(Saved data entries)
• • • •

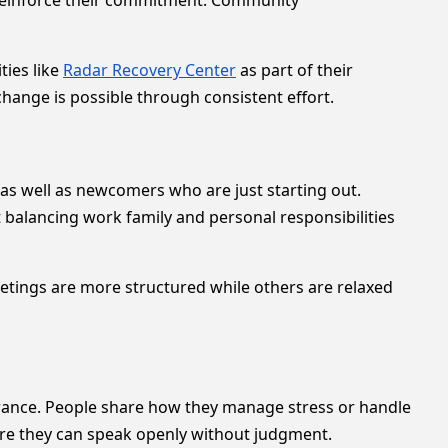
reinforce their commitment. Community
ties like
Radar Recovery Center
as part of their
hange is possible through consistent effort.
s well as newcomers who are just starting out.
 balancing work family and personal responsibilities
etings are more structured while others are relaxed
rance. People share how they manage stress or handle
ere they can speak openly without judgment.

• • • •

> **What to work on**
Some lines above contain the word "they". Copy each of them.

> **Answer section**
rance. People share how they manage stress or handle
ere they can speak openly without judgment.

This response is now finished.